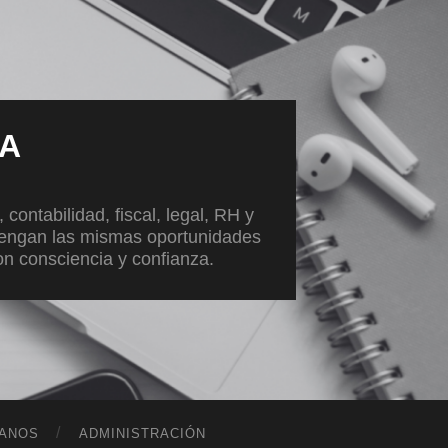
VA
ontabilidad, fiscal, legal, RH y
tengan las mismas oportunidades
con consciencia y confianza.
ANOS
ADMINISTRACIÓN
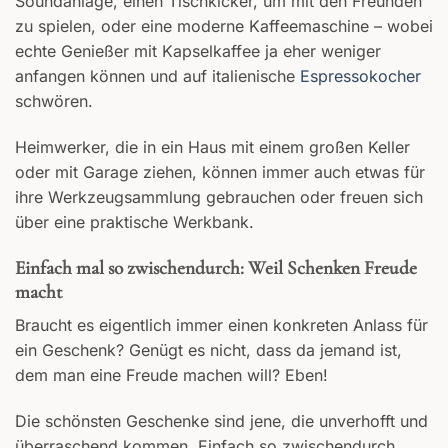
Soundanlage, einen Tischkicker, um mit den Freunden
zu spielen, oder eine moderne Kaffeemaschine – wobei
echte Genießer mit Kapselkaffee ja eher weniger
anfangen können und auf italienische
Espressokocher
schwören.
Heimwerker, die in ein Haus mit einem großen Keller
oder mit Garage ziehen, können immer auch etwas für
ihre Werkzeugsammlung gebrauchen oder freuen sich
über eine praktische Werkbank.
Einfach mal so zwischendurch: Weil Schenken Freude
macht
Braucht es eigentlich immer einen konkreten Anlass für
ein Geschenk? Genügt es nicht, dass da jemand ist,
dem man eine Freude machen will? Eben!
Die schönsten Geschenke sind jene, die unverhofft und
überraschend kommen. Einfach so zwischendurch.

────────────────────────────────────────

Aim of the exercise:
Write out the entries above verbatim, without pictures.

Solution to the problem:
VA
ontabilidad, fiscal, legal, RH y
tengan las mismas oportunidades
con consciencia y confianza.
ANOS
ADMINISTRACIÓN
Soundanlage, einen Tischkicker, um mit den Freunden
zu spielen, oder eine moderne Kaffeemaschine – wobei
echte Genießer mit Kapselkaffee ja eher weniger
anfangen können und auf italienische
Espressokocher
schwören.
Heimwerker, die in ein Haus mit einem großen Keller
oder mit Garage ziehen, können immer auch etwas für
ihre Werkzeugsammlung gebrauchen oder freuen sich
über eine praktische Werkbank.
Einfach mal so zwischendurch: Weil Schenken Freude
macht
Braucht es eigentlich immer einen konkreten Anlass für
ein Geschenk? Genügt es nicht, dass da jemand ist,
dem man eine Freude machen will? Eben!
Die schönsten Geschenke sind jene, die unverhofft und
überraschend kommen. Einfach so zwischendurch.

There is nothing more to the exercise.